[Opening Provided entries section]
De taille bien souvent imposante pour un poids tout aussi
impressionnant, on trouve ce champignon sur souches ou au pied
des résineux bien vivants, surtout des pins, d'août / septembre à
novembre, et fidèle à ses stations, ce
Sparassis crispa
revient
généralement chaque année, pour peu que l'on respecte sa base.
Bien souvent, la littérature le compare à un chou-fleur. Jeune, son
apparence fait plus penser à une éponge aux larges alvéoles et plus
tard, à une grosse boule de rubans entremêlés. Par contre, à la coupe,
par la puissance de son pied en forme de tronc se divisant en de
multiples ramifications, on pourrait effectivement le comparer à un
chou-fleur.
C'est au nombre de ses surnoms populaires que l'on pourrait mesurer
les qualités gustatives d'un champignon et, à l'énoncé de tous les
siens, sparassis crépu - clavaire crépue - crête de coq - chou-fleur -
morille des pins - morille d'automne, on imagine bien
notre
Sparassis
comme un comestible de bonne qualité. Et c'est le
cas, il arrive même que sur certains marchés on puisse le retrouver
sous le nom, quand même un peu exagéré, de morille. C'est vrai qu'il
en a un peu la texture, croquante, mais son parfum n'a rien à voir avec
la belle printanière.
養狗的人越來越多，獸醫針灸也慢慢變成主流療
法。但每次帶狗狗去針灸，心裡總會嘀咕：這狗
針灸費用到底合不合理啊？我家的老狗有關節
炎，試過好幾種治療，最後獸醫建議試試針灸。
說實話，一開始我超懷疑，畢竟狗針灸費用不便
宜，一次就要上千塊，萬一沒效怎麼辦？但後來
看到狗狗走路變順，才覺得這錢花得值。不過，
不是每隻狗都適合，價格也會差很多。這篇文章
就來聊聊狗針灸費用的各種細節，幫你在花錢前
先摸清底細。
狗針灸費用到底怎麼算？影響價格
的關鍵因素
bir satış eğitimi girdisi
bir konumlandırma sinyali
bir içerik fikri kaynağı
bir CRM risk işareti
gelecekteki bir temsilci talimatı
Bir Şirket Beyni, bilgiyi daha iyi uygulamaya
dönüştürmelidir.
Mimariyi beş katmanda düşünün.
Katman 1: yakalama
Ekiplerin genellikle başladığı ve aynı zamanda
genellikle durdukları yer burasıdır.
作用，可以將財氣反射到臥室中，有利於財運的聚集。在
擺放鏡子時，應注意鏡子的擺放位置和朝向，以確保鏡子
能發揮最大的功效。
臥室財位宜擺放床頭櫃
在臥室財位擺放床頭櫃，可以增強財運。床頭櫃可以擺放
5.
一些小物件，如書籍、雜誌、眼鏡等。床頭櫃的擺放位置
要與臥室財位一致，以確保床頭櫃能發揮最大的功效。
[Closing Provided entries section]
▶ Assignment:
All lines above that include the word "souvent" should be located and copied.

▶ Solution to this problem:
De taille bien souvent imposante pour un poids tout aussi
Bien souvent, la littérature le compare à un chou-fleur. Jeune, son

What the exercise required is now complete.